Top of MATERIAL FOR THIS TASK
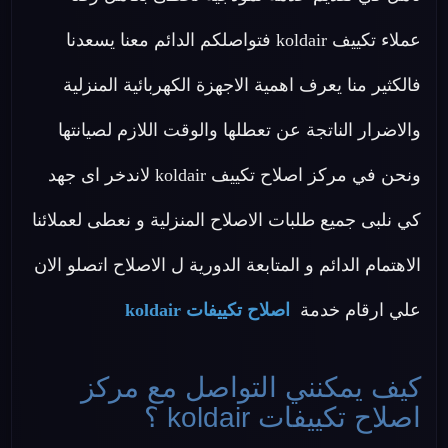
عملاء تكييف koldair فتواصلكم الدائم معنا يسعدنا
فالكثير منا يعرف اهمية الاجهزة الكهربائية المنزلية
والاضرار الناتجة عن تعطلها والوقت اللازم لصيانتها
ونحن في مركز اصلاح تكييف koldair لاندخر اى جهد
كي نلبى جميع طلبات الاصلاح المنزلية و نعطى لعملائنا
الاهتمام الدائم و المتابعة الدورية ل الاصلاح اتصلو الان
علي ارقام خدمة
اصلاح تكييفات koldair
كيف يمكنني التواصل مع مركز
اصلاح تكييفات koldair ؟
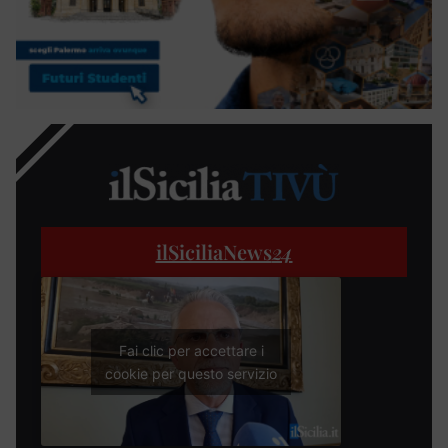
ilSiciliaNews
24
Fai clic per accettare i
cookie per questo servizio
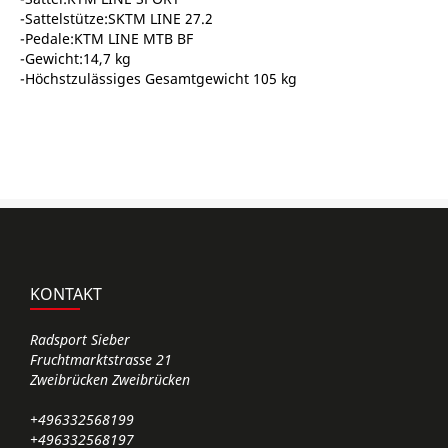
-Sattelstütze:SKTM LINE 27.2
-Pedale:KTM LINE MTB BF
-Gewicht:14,7 kg
-Höchstzulässiges Gesamtgewicht 105 kg
KONTAKT
Radsport Sieber
Fruchtmarktstrasse 21
Zweibrücken Zweibrücken
+496332568199
+496332568197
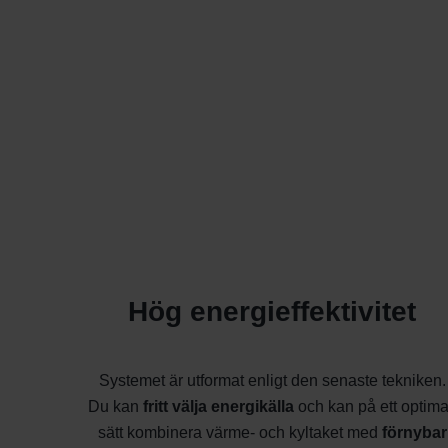
Hög energieffektivitet
Systemet är utformat enligt den senaste tekniken.
Du kan
fritt välja energikälla
och kan på ett optima
sätt kombinera värme- och kyltaket med
förnybar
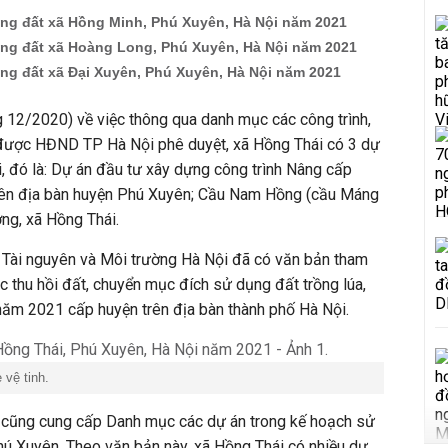
ng đất xã Hồng Minh, Phú Xuyên, Hà Nội năm 2021
ng đất xã Hoàng Long, Phú Xuyên, Hà Nội năm 2021
g đất xã Đại Xuyên, Phú Xuyên, Hà Nội năm 2021
 12/2020) về việc thông qua danh mục các công trình,
được HĐND TP Hà Nội phê duyệt, xã Hồng Thái có 3 dự
ai, đó là: Dự án đầu tư xây dựng công trình Nâng cấp
rên địa bàn huyện Phú Xuyên; Cầu Nam Hồng (cầu Máng
ng, xã Hồng Thái.
 Tài nguyên và Môi trường Hà Nội đã có văn bản tham
c thu hồi đất, chuyển mục đích sử dụng đất trồng lúa,
năm 2021 cấp huyện trên địa bàn thành phố Hà Nội.
 vệ tinh.
 cũng cung cấp Danh mục các dự án trong kế hoạch sử
ú Xuyên. Theo văn bản này, xã Hồng Thái có nhiều dự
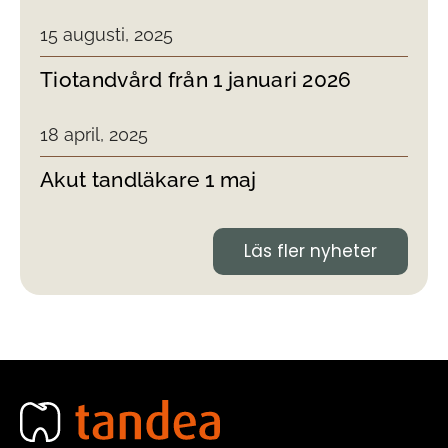
15 augusti, 2025
Tiotandvård från 1 januari 2026
18 april, 2025
Akut tandläkare 1 maj
Läs fler nyheter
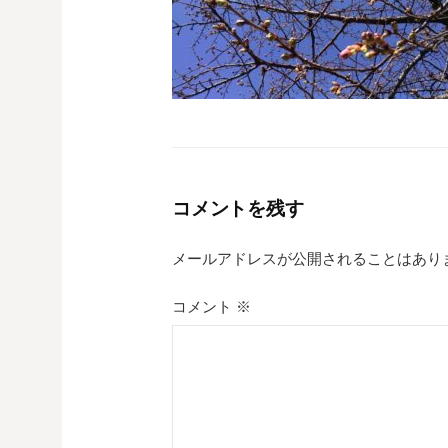
コメントを残す
メールアドレスが公開されることはあり
コメント
※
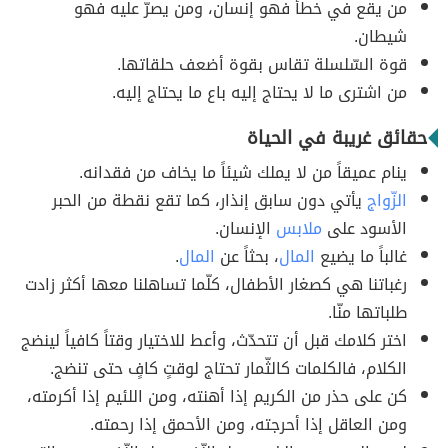
من يقع في خطأ فهو إنسان، ومن يصرّ عليه فهو
شيطان.
قوة السّلسلة تقاس بقوة أضعف حلقاتها.
من اشترى ما لا يحتاج إليه باع ما يحتاج إليه.
حقائق غريبة في الحياة
ينام عميقاً من لا يملك شيئاً ما يخاف من فقدانه.
الزّواج
يأتي دون سابق إنذار، كما تقع نقطة من الحبر
الأسود على
ملابس
الإنسان.
غالباً ما يضيع
المال
، بحثاً عن
المال
.
رغباتنا هي كصغار الأطفال، كلّما تساهلنا معها أكثر زادت
طلباتها منّا.
اختر كلامك قبل أن تتحدّث، وأعط للاختيار وقتاً كافياً لينضج
الكلام، فالكلمات كالثّمار تحتاج لوقتٍ كافٍ حتى تنضج.
كن على حذر من الكريم إذا أهنته، ومن اللئيم إذا أكرمته،
ومن العاقل إذا أحرجته، ومن الأحمق إذا رحمته.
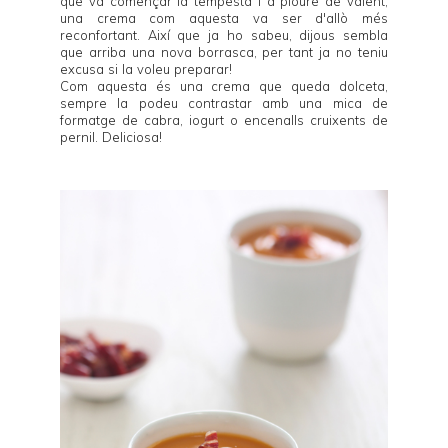
que va començar la tempesta i a ploure de valent,
una crema com aquesta va ser d'allò més
reconfortant. Així que ja ho sabeu, dijous sembla
que arriba una nova borrasca, per tant ja no teniu
excusa si la voleu preparar!
Com aquesta és una crema que queda dolceta,
sempre la podeu contrastar amb una mica de
formatge de cabra, iogurt o encenalls cruixents de
pernil. Deliciosa!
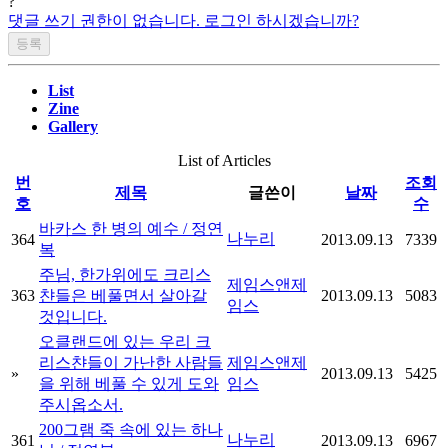
?
댓글 쓰기 권한이 없습니다. 로그인 하시겠습니까?
List
Zine
Gallery
List of Articles
번
조회
제목
글쓴이
날짜
호
수
바카스 한 병의 예수 / 정연
나누리
364
2013.09.13
7339
복
주님, 한가위에도 크리스
제임스앤제
363
챤들은 베풀면서 살아갈
2013.09.13
5083
임스
것입니다.
오클랜드에 있는 우리 크
리스챤들이 가난한 사람들
제임스앤제
»
2013.09.13
5425
을 위해 베풀 수 있게 도와
임스
주시옵소서.
200그램 죽 속에 있는 하나
나누리
361
2013.09.13
6967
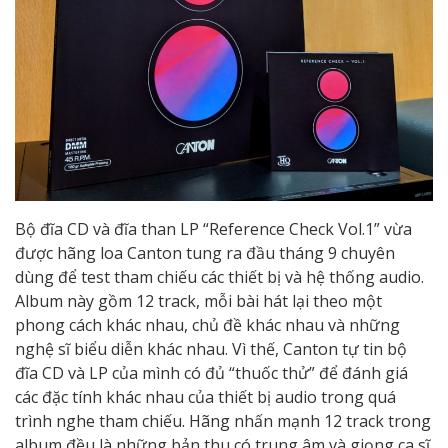
Bộ đĩa CD và đĩa than LP “Reference Check Vol.1” vừa
được hãng loa Canton tung ra đầu tháng 9 chuyên
dùng để test tham chiếu các thiết bị và hệ thống audio.
Album này gồm 12 track, mỗi bài hát lại theo một
phong cách khác nhau, chủ đề khác nhau và những
nghệ sĩ biểu diễn khác nhau. Vì thế, Canton tự tin bộ
đĩa CD và LP của mình có đủ “thuốc thử” để đánh giá
các đặc tính khác nhau của thiết bị audio trong quá
trình nghe tham chiếu. Hãng nhấn mạnh 12 track trong
album đều là những bản thu có trung âm và giọng ca sĩ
Bottom of MATERIAL FOR THIS TASK
Each entry needs to be returned verbatim, with its pictures left out.

- WRITTEN REPLY
عملاء تكييف koldair فتواصلكم الدائم معنا يسعدنا
فالكثير منا يعرف اهمية الاجهزة الكهربائية المنزلية
والاضرار الناتجة عن تعطلها والوقت اللازم لصيانتها
ونحن في مركز اصلاح تكييف koldair لاندخر اى جهد
كي نلبى جميع طلبات الاصلاح المنزلية و نعطى لعملائنا
الاهتمام الدائم و المتابعة الدورية ل الاصلاح اتصلو الان
علي ارقام خدمة
اصلاح تكييفات koldair
كيف يمكنني التواصل مع مركز
اصلاح تكييفات koldair ؟
ilSiciliaNews
24
Fai clic per accettare i
cookie per questo servizio
-Sattelstütze:SKTM LINE 27.2
-Pedale:KTM LINE MTB BF
-Gewicht:14,7 kg
-Höchstzulässiges Gesamtgewicht 105 kg
KONTAKT
Radsport Sieber
Fruchtmarktstrasse 21
Zweibrücken Zweibrücken
+496332568199
+496332568197
Hög energieffektivitet
Systemet är utformat enligt den senaste tekniken.
Du kan
fritt välja energikälla
och kan på ett optima
sätt kombinera värme- och kyltaket med
förnybar
ng đất xã Hồng Minh, Phú Xuyên, Hà Nội năm 2021
ng đất xã Hoàng Long, Phú Xuyên, Hà Nội năm 2021
g đất xã Đại Xuyên, Phú Xuyên, Hà Nội năm 2021
 12/2020) về việc thông qua danh mục các công trình,
được HĐND TP Hà Nội phê duyệt, xã Hồng Thái có 3 dự
ai, đó là: Dự án đầu tư xây dựng công trình Nâng cấp
rên địa bàn huyện Phú Xuyên; Cầu Nam Hồng (cầu Máng
ng, xã Hồng Thái.
 Tài nguyên và Môi trường Hà Nội đã có văn bản tham
c thu hồi đất, chuyển mục đích sử dụng đất trồng lúa,
năm 2021 cấp huyện trên địa bàn thành phố Hà Nội.
 vệ tinh.
 cũng cung cấp Danh mục các dự án trong kế hoạch sử
ú Xuyên. Theo văn bản này, xã Hồng Thái có nhiều dự
15 augusti, 2025
Tiotandvård från 1 januari 2026
18 april, 2025
Akut tandläkare 1 maj
Läs fler nyheter
コメントを残す
メールアドレスが公開されることはあり
コメント
※
من يقع في خطأ فهو إنسان، ومن يصرّ عليه فهو
شيطان.
قوة السّلسلة تقاس بقوة أضعف حلقاتها.
من اشترى ما لا يحتاج إليه باع ما يحتاج إليه.
حقائق غريبة في الحياة
ينام عميقاً من لا يملك شيئاً ما يخاف من فقدانه.
الزّواج
يأتي دون سابق إنذار، كما تقع نقطة من الحبر
الأسود على
ملابس
الإنسان.
غالباً ما يضيع
المال
، بحثاً عن
المال
.
رغباتنا هي كصغار الأطفال، كلّما تساهلنا معها أكثر زادت
طلباتها منّا.
اختر كلامك قبل أن تتحدّث، وأعط للاختيار وقتاً كافياً لينضج
الكلام، فالكلمات كالثّمار تحتاج لوقتٍ كافٍ حتى تنضج.
كن على حذر من الكريم إذا أهنته، ومن اللئيم إذا أكرمته،
ومن العاقل إذا أحرجته، ومن الأحمق إذا رحمته.
que va començar la tempesta i a ploure de valent,
una crema com aquesta va ser d'allò més
reconfortant. Així que ja ho sabeu, dijous sembla
que arriba una nova borrasca, per tant ja no teniu
excusa si la voleu preparar!
Com aquesta és una crema que queda dolceta,
sempre la podeu contrastar amb una mica de
formatge de cabra, iogurt o encenalls cruixents de
pernil. Deliciosa!
?
댓글 쓰기 권한이 없습니다. 로그인 하시겠습니까?
List
Zine
Gallery
List of Articles
번
조회
제목
글쓴이
날짜
호
수
바카스 한 병의 예수 / 정연
나누리
364
2013.09.13
7339
복
주님, 한가위에도 크리스
제임스앤제
363
챤들은 베풀면서 살아갈
2013.09.13
5083
임스
것입니다.
오클랜드에 있는 우리 크
리스챤들이 가난한 사람들
제임스앤제
»
2013.09.13
5425
을 위해 베풀 수 있게 도와
임스
주시옵소서.
200그램 죽 속에 있는 하나
나누리
361
2013.09.13
6967
Bộ đĩa CD và đĩa than LP “Reference Check Vol.1” vừa
được hãng loa Canton tung ra đầu tháng 9 chuyên
dùng để test tham chiếu các thiết bị và hệ thống audio.
Album này gồm 12 track, mỗi bài hát lại theo một
phong cách khác nhau, chủ đề khác nhau và những
nghệ sĩ biểu diễn khác nhau. Vì thế, Canton tự tin bộ
đĩa CD và LP của mình có đủ “thuốc thử” để đánh giá
các đặc tính khác nhau của thiết bị audio trong quá
trình nghe tham chiếu. Hãng nhấn mạnh 12 track trong
album đều là những bản thu có trung âm và giọng ca sĩ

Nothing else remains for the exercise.